Parents' Corner

4 Tips for Teaching Social Skills to Kids

Posted by Dave Smith on Wed, Jan 24, 2018 @ 06:49 AM

When your children are young, you want them to make friends and otherwise learn how to engage with people around them. You want them to learn how to cooperate and work well with others – and, as they grow, their need for quality social skills only continues to increase. He or she will need to learn how to give and receive respect and advocate for himself or herself. Social skills help with developing self-confidence, independence and negotiating skills, along with the ability to plan for the future.

So, how can you help your children learn these vital skills? Here are four tips for teaching social skills.

Teaching Social Skills to Kids: Tip No. 1: Be a Good Role Model

An article in ParentingScience.com offers “Evidence-based ideas to help kids communicate, connect, empathize and read minds.” At the top of their long list of suggestions, the article mentions the importance of parents being good role models. To fulfill this crucial role, you can start by talking to your child when you see someone in distress. This person can be real – or a character in a book or television show. Even a brief empathetic conversation with your child can help. You can find more information here.Teaching-social-skills.jpg

Teaching Social Skills to Kids: Tip No. 2: Encourage Toddlers to Take Turns

ParentingScience.com also recommends you have your toddler “engage in playful acts of reciprocity.” These can include rolling a ball back and forth with another person, taking turns pressing a toy button or even simply handing a toy to one another. In a study where an adult previously unknown to the child participated in this type of play, the toddlers began to “respond to their new playmate as a person to help and share with.” In contrast, when a toddler played next to a stranger, this effect didn’t take place.
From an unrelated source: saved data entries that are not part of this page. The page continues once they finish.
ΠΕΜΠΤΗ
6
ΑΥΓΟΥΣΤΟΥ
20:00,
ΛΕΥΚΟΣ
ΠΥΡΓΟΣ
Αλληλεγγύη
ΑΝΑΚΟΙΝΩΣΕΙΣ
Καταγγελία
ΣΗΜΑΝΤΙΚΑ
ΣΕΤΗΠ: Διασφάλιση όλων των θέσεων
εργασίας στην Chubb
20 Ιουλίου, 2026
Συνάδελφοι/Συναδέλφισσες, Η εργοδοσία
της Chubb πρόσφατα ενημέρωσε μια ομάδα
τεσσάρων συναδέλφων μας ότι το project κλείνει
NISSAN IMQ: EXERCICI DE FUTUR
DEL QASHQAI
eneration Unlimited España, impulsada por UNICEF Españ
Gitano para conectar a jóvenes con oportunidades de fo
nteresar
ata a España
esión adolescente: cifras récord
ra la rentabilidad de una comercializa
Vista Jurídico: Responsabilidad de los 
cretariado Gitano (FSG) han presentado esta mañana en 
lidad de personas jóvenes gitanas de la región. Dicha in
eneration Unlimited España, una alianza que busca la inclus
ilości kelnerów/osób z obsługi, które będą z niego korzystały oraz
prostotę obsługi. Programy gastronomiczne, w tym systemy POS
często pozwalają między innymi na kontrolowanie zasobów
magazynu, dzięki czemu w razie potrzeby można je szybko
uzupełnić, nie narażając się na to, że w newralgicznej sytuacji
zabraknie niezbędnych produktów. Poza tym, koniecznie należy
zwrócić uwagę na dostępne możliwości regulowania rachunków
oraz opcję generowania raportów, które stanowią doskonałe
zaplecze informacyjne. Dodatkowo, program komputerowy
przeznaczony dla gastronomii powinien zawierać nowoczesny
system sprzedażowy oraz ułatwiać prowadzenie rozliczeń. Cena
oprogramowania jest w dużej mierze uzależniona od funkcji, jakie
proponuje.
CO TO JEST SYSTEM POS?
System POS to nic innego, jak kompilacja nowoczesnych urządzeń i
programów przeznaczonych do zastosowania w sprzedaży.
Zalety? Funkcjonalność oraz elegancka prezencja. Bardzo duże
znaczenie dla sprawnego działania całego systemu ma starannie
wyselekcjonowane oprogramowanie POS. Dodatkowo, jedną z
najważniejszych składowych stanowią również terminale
Teaching Social Skills to Kids: Tip No. 3: Right-Size Your Expectations of Social Competence

Parents.com published an article with of a list of what social skills and cues are reasonable to see at certain ages. Your child, when two to three years old, will likely say “hi” and “bye” to people as part of his or her social actions. By the ages of three and four, he or she should be able to take turns during gameplaying and use actual words when starting a conversation with adults. When four to five, your child should be able to cooperate more easily with other children.
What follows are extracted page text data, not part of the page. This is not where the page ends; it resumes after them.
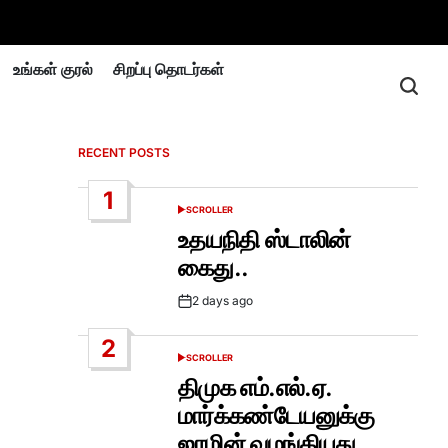
உங்கள் குரல்
சிறப்பு தொடர்கள்
RECENT POSTS
1
SCROLLER
POSTED
IN
உதயநிதி ஸ்டாலின்
கைது..
2 days ago
Post
Date
2
SCROLLER
POSTED
IN
திமுக எம்.எல்.ஏ.
்
மார்க்கண்டேயனுக்கு
ஜாமின் வழங்கியது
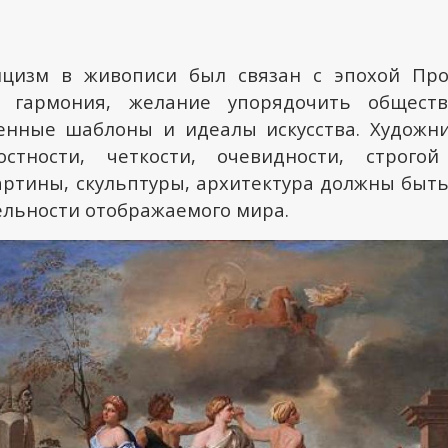
ицизм в живописи был связан с эпохой Про
 гармония, желание упорядочить обществ
енные шаблоны и идеалы искусства. Художни
остности, четкости, очевидности, строгой
артины, скульптуры, архитектура должны быть
ельности отображаемого мира.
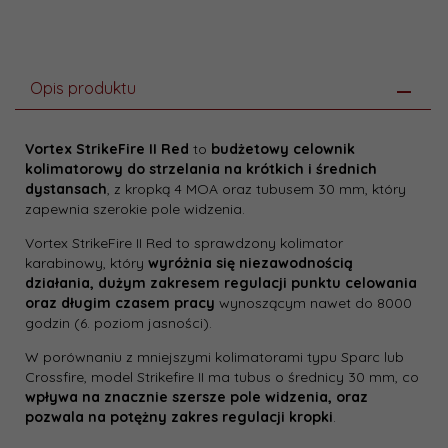
Opis produktu
Vortex StrikeFire II Red
to
budżetowy celownik
kolimatorowy do strzelania na krótkich i średnich
dystansach
, z kropką 4 MOA oraz tubusem 30 mm, który
zapewnia szerokie pole widzenia.
Vortex StrikeFire II Red to sprawdzony kolimator
karabinowy, który
wyróżnia się niezawodnością
działania, dużym zakresem regulacji punktu celowania
oraz długim czasem pracy
wynoszącym nawet do 8000
godzin (6. poziom jasności).
W porównaniu z mniejszymi kolimatorami typu Sparc lub
Crossfire, model Strikefire II ma tubus o średnicy 30 mm, co
wpływa na znacznie szersze pole widzenia, oraz
pozwala na potężny zakres regulacji kropki
.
By the time your child is five or six, it’s likely that he or she is understanding the foundations of good sportsmanship as well as the usage of “Please,” “Thank you” and “I’m sorry.” By six or seven, your child should be better at sharing and more able to empathize with other people, perhaps crying when something sad happens. The article notes, though, how children of this age still “can’t understand the clear difference between right and wrong.”
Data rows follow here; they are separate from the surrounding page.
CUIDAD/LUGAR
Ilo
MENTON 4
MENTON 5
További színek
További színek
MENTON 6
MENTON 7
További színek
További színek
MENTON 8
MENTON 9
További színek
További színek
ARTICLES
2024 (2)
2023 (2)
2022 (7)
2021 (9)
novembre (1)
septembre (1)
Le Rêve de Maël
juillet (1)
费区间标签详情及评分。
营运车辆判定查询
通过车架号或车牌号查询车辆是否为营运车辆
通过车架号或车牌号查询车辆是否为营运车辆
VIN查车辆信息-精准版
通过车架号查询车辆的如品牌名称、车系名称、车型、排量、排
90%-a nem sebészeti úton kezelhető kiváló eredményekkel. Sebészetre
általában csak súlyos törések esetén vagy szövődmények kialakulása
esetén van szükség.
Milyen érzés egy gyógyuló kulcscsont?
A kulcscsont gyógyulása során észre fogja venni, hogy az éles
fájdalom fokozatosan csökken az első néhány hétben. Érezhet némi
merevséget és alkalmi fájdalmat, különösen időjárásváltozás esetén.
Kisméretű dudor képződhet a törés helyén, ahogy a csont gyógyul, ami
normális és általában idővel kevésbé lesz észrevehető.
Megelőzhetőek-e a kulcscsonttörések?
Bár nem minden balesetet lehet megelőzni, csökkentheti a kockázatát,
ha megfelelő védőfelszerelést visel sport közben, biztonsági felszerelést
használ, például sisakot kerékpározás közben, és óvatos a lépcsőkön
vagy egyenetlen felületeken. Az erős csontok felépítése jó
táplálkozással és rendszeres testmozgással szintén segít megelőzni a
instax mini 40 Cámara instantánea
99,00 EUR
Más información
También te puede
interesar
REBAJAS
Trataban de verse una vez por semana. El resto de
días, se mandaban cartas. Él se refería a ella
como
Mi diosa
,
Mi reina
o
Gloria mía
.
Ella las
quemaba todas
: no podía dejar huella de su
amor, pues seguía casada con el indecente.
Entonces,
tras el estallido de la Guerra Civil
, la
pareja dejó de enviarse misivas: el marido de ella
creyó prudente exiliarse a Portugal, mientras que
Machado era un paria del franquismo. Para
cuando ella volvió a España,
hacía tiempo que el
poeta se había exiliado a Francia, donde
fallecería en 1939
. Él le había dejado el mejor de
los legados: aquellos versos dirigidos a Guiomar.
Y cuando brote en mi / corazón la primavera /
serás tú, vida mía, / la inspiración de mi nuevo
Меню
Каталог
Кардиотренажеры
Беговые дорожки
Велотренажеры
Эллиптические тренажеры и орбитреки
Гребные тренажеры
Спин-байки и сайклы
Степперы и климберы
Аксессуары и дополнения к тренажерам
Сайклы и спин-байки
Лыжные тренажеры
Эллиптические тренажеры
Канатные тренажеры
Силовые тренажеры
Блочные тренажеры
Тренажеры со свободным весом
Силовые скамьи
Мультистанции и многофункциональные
Knowing the typical development of social behavior and what behaviors to expect helps you, as a parent, to set reasonable expectations for your child and to help him or her along to the next stage of social competence.

Teaching Social Skills to Kids: Tip No. 4 Help to Shape the Concept of Friendship

If your child comes home from preschool, for example, and says he has no friends, it’s important to step back and help your child to identify friendships, according to an article in Education.com. Assist your child in thinking of situations when he needed help. Who helped him? That person is a friend. Guide him along the process of thinking about when he wasn’t feeling good. Who helped? Who has come over to play? This helps your child to identify friendships.

Overall, developing appropriate social behavior is key to your child living a healthy, full-rounded life. We encourage you read all the articles cited in full to assist you in teaching social skills to your children in the 21st century.